This is Boisssard's anthology of the figures to be encountered on Mount Partnassus, the metaphorical home of poetry, literature and the associated arts. Boissard (1528- 1602) was a French antiquary and poet, much travelled in his youth and who subsequently developed a taste for eccentric and evocative acquisitions to assemble a large rambling collection which he took back to France when he settled there in Metz. Much of the fun and nonsense of the Cabinet of Curiosities mentality is evident in this book. Much of its distinctive character comes from the single figure imagined with attributes realised by the engraver and artist Theodorus de Bry (1528 - 1598), one of most prolific of his profession in the sixteenth century. As a Protestant he had fled persecution. Between 1585 and 1588 he worked in London. In 1577 he settled in Antwerp. then in 1588 he and his family settled in Frankfurt.

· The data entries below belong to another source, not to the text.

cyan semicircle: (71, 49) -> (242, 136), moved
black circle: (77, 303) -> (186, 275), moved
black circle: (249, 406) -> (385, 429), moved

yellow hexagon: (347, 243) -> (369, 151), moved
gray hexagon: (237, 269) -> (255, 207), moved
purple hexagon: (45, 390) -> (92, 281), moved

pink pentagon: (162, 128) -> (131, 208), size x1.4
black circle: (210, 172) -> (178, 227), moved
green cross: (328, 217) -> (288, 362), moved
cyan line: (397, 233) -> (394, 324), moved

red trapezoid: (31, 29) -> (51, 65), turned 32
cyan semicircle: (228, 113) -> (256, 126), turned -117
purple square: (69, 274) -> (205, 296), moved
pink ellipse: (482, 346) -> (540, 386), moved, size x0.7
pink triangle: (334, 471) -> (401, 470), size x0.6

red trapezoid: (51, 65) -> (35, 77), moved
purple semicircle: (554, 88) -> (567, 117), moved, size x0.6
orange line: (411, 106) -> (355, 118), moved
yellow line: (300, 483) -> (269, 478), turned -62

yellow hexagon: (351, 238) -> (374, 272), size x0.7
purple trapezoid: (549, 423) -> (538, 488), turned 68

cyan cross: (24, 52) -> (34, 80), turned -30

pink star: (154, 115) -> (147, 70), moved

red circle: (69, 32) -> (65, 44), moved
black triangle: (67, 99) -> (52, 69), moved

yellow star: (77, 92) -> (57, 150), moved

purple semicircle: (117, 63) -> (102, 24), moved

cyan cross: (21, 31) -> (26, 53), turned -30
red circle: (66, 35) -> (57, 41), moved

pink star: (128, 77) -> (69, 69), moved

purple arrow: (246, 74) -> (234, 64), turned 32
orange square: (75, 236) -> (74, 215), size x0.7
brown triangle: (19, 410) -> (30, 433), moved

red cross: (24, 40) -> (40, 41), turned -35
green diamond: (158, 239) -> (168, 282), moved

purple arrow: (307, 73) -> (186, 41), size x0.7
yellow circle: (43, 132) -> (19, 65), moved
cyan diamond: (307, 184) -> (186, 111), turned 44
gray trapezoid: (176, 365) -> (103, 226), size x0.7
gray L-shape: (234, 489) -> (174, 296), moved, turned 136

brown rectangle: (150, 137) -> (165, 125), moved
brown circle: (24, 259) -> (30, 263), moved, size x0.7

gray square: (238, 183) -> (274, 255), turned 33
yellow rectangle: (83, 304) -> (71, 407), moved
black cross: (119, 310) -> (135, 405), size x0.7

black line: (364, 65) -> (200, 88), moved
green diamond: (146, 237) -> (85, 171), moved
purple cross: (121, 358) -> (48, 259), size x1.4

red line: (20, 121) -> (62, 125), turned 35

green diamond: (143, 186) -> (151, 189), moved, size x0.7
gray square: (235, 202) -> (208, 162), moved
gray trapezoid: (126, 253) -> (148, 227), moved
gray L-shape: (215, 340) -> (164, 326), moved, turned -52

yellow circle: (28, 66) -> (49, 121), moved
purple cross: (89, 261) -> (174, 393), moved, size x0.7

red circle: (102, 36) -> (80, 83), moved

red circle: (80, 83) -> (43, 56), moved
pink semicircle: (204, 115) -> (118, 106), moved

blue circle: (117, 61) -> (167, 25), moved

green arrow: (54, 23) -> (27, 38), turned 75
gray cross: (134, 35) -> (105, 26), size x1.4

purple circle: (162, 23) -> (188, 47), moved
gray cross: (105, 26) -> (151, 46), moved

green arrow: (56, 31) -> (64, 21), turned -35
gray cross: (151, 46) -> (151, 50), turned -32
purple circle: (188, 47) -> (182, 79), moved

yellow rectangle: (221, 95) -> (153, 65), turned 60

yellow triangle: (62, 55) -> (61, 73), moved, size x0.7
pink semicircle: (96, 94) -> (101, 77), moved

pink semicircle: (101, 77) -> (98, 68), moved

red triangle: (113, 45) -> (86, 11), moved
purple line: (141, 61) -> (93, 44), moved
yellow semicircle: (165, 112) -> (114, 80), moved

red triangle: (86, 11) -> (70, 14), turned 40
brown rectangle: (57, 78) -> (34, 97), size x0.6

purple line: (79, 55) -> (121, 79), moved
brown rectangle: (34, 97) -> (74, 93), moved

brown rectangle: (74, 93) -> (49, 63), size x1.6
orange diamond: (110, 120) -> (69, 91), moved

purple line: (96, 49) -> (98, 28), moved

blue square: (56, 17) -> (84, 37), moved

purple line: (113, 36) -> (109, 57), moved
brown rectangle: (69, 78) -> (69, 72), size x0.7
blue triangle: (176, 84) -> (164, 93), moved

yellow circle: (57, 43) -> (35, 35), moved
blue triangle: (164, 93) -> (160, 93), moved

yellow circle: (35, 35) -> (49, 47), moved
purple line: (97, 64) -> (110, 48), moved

De Bry wrote in the Foreword to Icones quinquaginta virorum illustrium (1597): "I was the offspring of parents born to an honourable station and in the first rank among the more honoured citizens of Liege. But stripped of all these belongings by accidents, cheats, and ill luck and by the depredations of robbers, I had to contend against adverse fortune so that only by my art could I fend for myself. Art alone remained to me of the ample patrimony left me by my parents. On that neither robbers nor the rapacious bands of thieves could lay hands. Art restored my former wealth and reputation, and has never failed me, its tireless devotee." He is justly celebrated for his visualisations of the distant and mysterious civilisations of North America (from the watercolours oif John White). His Book of Emblems is another sizeable achievement and a popular publishing success.